_WORK TO COMPLETE_:
Look through the data that follows and work out how many lines contain the string "news". Nothing but that number should be given.

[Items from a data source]

------

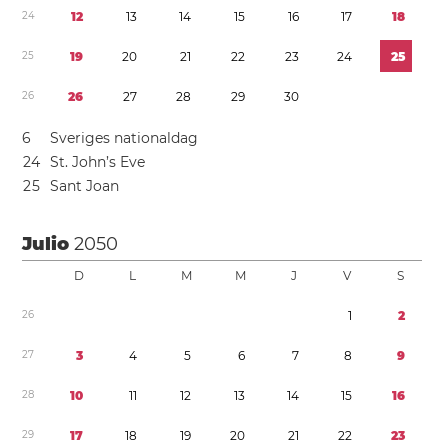
2
4
1
2
1
3
1
4
1
5
1
6
1
7
1
8
2
5
1
9
2
0
2
1
2
2
2
3
2
4
2
5
2
6
2
6
2
7
2
8
2
9
3
0
6
Sveriges nationaldag
2
4
St. John’s Eve
2
5
Sant Joan
Julio
2050
D
L
M
M
J
V
S
2
6
1
2
2
7
3
4
5
6
7
8
9
2
8
1
0
1
1
1
2
1
3
1
4
1
5
1
6
2
9
1
7
1
8
1
9
2
0
2
1
2
2
2
3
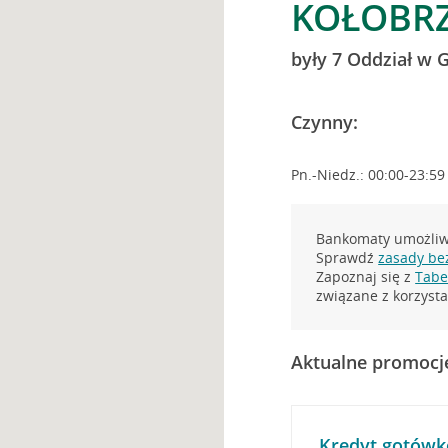
KOŁOBRZ
były 7 Oddział w 
Czynny:
Pn.-Niedz.: 00:00-23:59
Bankomaty umożliwi
Sprawdź
zasady be
Zapoznaj się z
Tabel
związane z korzys
Aktualne promocj
Kredyt gotówk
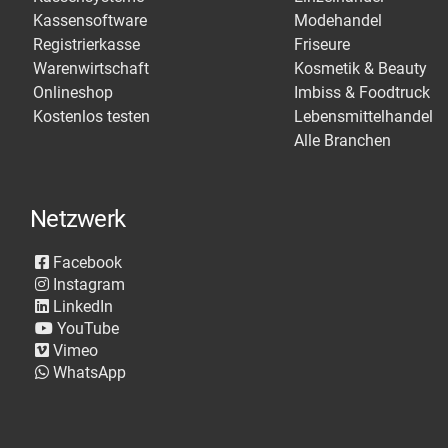
Kassensoftware
Modehandel
Registrierkasse
Friseure
Warenwirtschaft
Kosmetik & Beauty
Onlineshop
Imbiss & Foodtruck
Kostenlos testen
Lebensmittelhandel
Alle Branchen
Netzwerk
Facebook
Instagram
LinkedIn
YouTube
Vimeo
WhatsApp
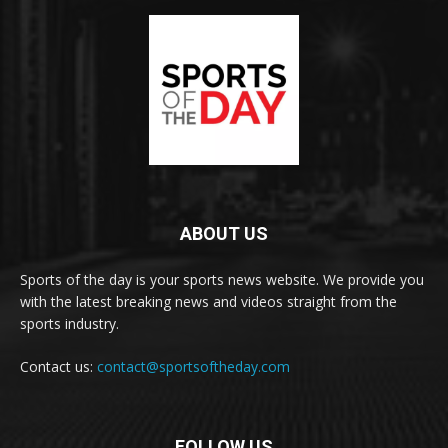
ABOUT US
Sports of the day is your sports news website. We provide you
with the latest breaking news and videos straight from the
sports industry.
Contact us:
contact@sportsoftheday.com
FOLLOW US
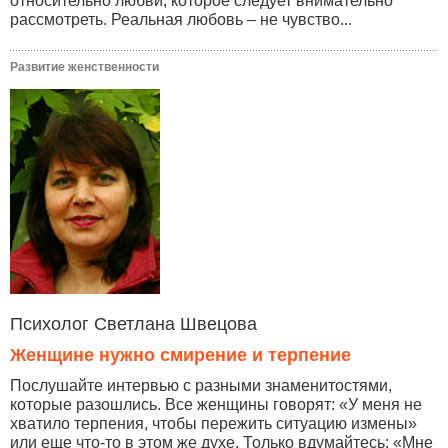
относительно любви, которое следует внимательно
рассмотреть. Реальная любовь – не чувство...
Развитие женственности
Психолог Светлана Швецова
Женщине нужно смирение и терпение
Послушайте интервью с разными знаменитостями,
которые разошлись. Все женщины говорят: «У меня не
хватило терпения, чтобы пережить ситуацию измены»
или еще что-то в этом же духе. Только вдумайтесь: «Мне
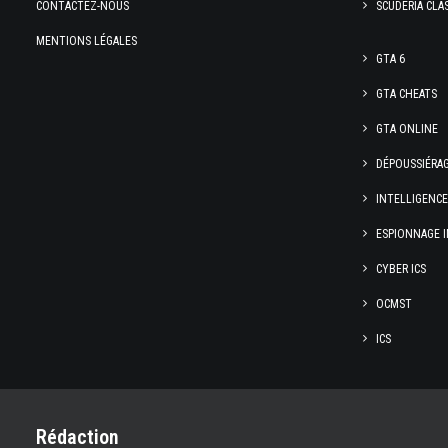
CONTACTEZ-NOUS
SCUDERIA CLA
MENTIONS LÉGALES
GTA 6
GTA CHEATS
GTA ONLINE
DÉPOUSSIÉRA
INTELLIGENC
ESPIONNAGE I
CYBER ICS
OCMST
ICS
Rédaction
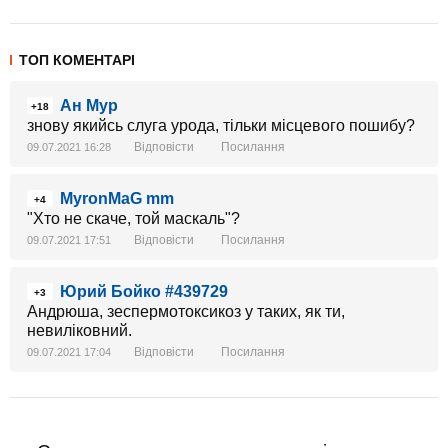
ТОП КОМЕНТАРІ
Ан Мур
+18
знову якийсь слуга урода, тільки місцевого пошибу?
Відповісти
Посилання
09.07.2021 16:28
MyronMaG mm
+4
"Хто не скаче, той маскаль"?
Відповісти
Посилання
09.07.2021 17:51
Юрий Бойко #439729
+3
Андрюша, зеспермотоксикоз у таких, як ти,
невиліковний.
Відповісти
Посилання
09.07.2021 17:04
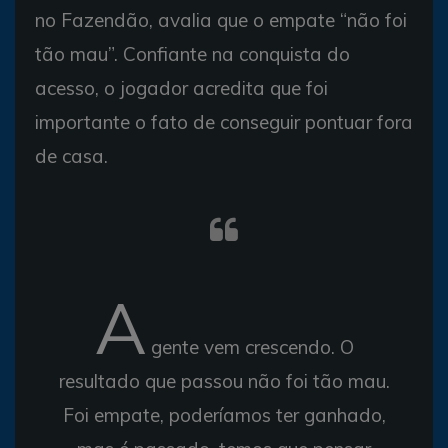
no Fazendão, avalia que o empate “não foi
tão mau”. Confiante na conquista do
acesso, o jogador acredita que foi
importante o fato de conseguir pontuar fora
de casa.
A
gente vem crescendo. O
resultado que passou não foi tão mau.
Foi empate, poderíamos ter ganhado,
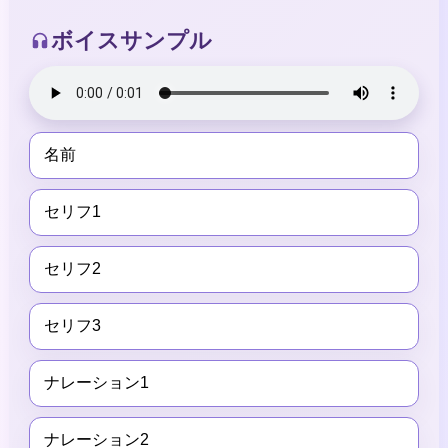
ボイスサンプル
名前
セリフ1
セリフ2
セリフ3
ナレーション1
ナレーション2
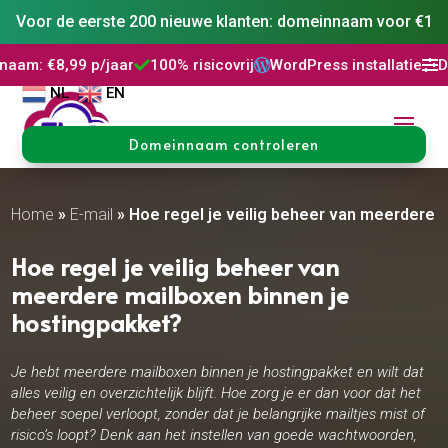
Voor de eerste 200 nieuwe klanten: domeinnaam voor €1
ar
100% risicovrij
WordPress installatie
DNS Beheer
30 d




NL
EN
Domeinnaam controleren
Home
»
E-mail
»
Hoe regel je veilig beheer van meerdere 
Hoe regel je veilig beheer van
meerdere mailboxen binnen je
hostingpakket?
Je hebt meerdere mailboxen binnen je hostingpakket en wilt dat
alles veilig en overzichtelijk blijft. Hoe zorg je er dan voor dat het
beheer soepel verloopt, zonder dat je belangrijke mailtjes mist of
risico’s loopt? Denk aan het instellen van goede wachtwoorden,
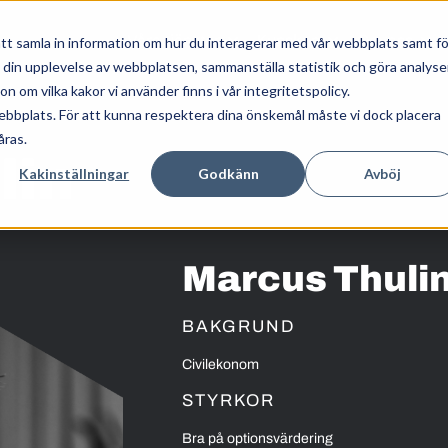
Våra tjänster
Kunskap
Om oss
tt samla in information om hur du interagerar med vår webbplats samt fö
a din upplevelse av webbplatsen, sammanställa statistik och göra analyse
 om vilka kakor vi använder finns i vår integritetspolicy.
ebbplats. För att kunna respektera dina önskemål måste vi dock placera
åras.
lin
Kakinställningar
Godkänn
Avböj
Marcus Thuli
BAKGRUND
Civilekonom
STYRKOR
Bra på optionsvärdering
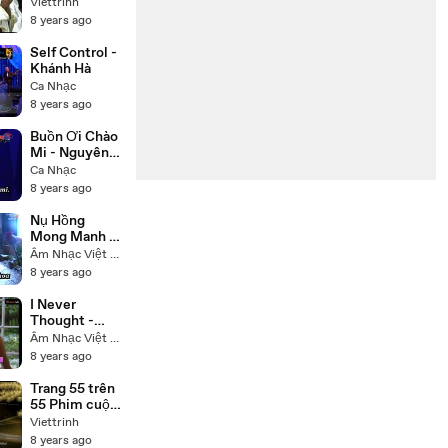
đời Đức Phật
Viettrinh
Thích Ca
8 years ago
(Buddha) trọn
bộ 55 tập lồng
Self Control -
tiếng
Khánh Hà
Ca Nhạc
8 years ago
Buồn Ơi Chào
Mi - Nguyên
Hưng
Ca Nhạc
8 years ago
Nụ Hồng
Mong Manh -
Tú Quyên
Âm Nhạc Việt Nam
8 years ago
I Never
Thought -
Nhạc Ngoại -
Âm Nhạc Việt Nam
Trish Thùy
8 years ago
Trang
Trang 55 trên
55 Phim cuộc
đời Đức Phật
Viettrinh
Thích Ca
8 years ago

------

_FINISHED TASK_:
2